Time in seconds before timeout at which Slurm sends a USR1 signal to the job (see --signal of sbatch). If not set, no signal is sent.

See example Get Signal Before Timeout on Slurm.

extra_submission_options : list[str]¶

List of additional options for sbatch. Can be used if a specific setting is needed which is not already covered by the options above. Expects a list with arguments as they are passed to sbatch, for example:

extra_submission_options = ["--gpu-freq=high", "--begin=2010-01-20T12:34:00"]

Note

There are currently no options to restrict the type of GPU. On the ML Cloud cluster of the University of Tübingen, this is currently done via the partitions. See https://portal.mlcloud.uni-tuebingen.de/user-guide/batch for a list of available partitions.

If needed, e.g. when using cluster_utils on a different Slurm cluster, missing options can always be provided via extra_submission_options.
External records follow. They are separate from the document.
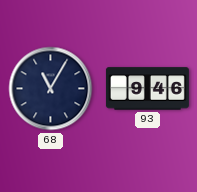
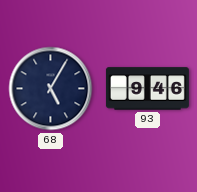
68: 11:05 -> 5:05
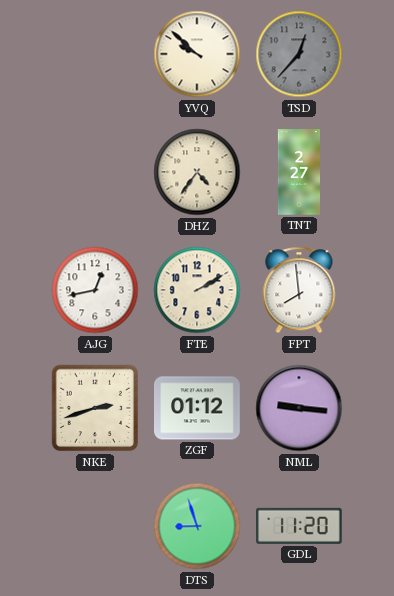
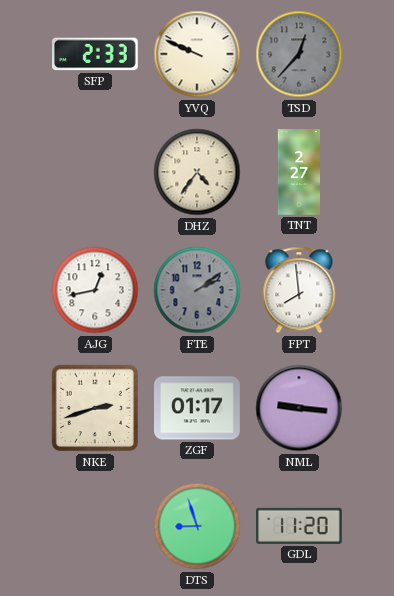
SFP: none -> 2:33
YVQ: 9:52 -> 9:49
FTE: 2:10 -> 2:09
FTE dial: cream -> grey
ZGF: 01:12 -> 01:17
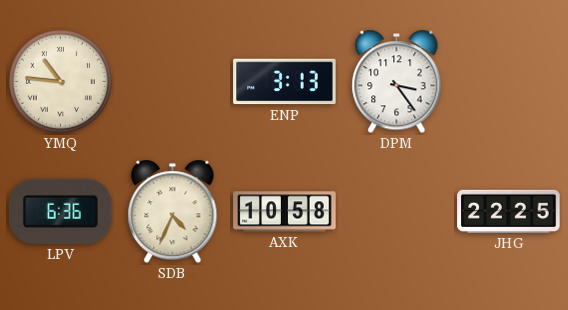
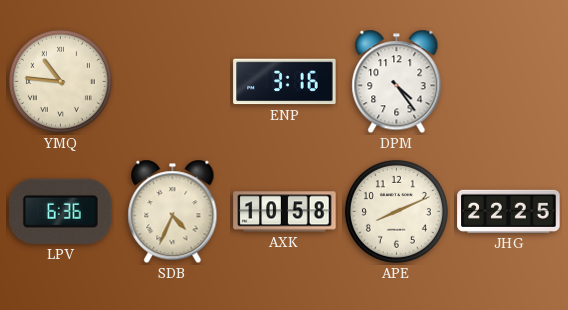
ENP: 3:13 -> 3:16
DPM: 3:24 -> 4:24
APE: none -> 8:11
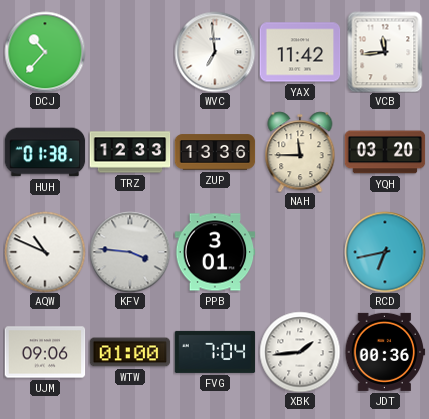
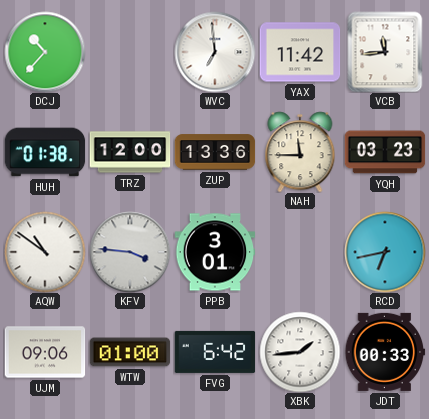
TRZ: 12:33 -> 12:00
YQH: 03:20 -> 03:23
AQW: 10:49 -> 10:51
FVG: 7:04 -> 6:42
JDT: 00:36 -> 00:33
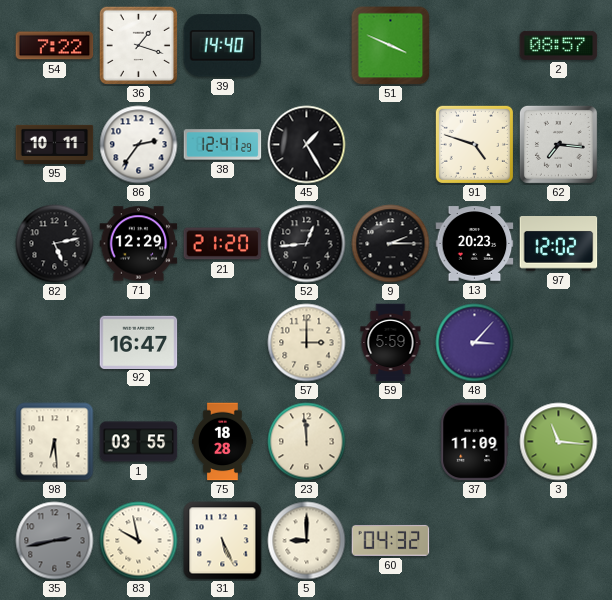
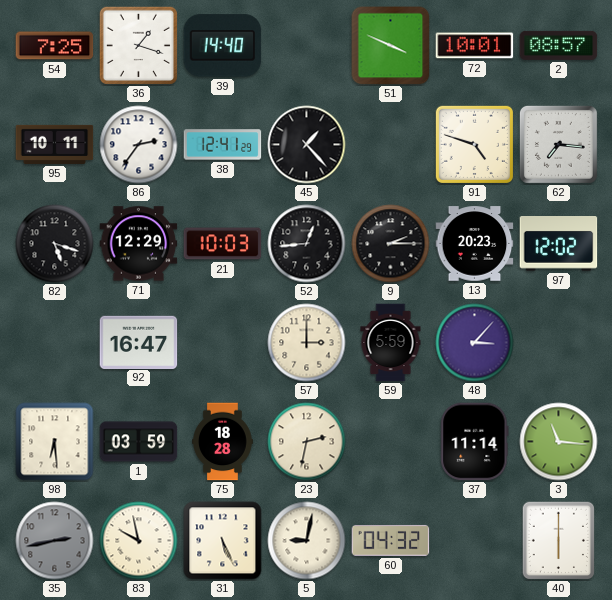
54: 7:22 -> 7:25
72: none -> 10:01
45: 1:25 -> 1:23
82: 5:13 -> 5:18
21: 21:20 -> 10:03
1: 03:55 -> 03:59
23: 11:59 -> 2:32
37: 11:09 -> 11:14
5: 9:00 -> 9:02
40: none -> 6:00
Use Singularity/Apptainer Containers¶

Jobs can be executed inside Singularity/Apptainer [1] containers to give you full control over the environment, installed packages, etc. To enable containerisation of jobs, add a section singularity in the config file. This section can have the following parameters:

image¶

Required.

Path to the container image.

executable : str = "singularity"¶: Specify the executable that is used to run the container (mostly useful if you want to explicitly use Apptainer instead of Singularity in an environment where both are installed).

use_run : bool = false¶: Per default the container is run with singularity exec. Set this to true to use singularity run instead. This is only useful for images that use a wrapper run script that executes the given command (sometimes needed for some environment initialisation).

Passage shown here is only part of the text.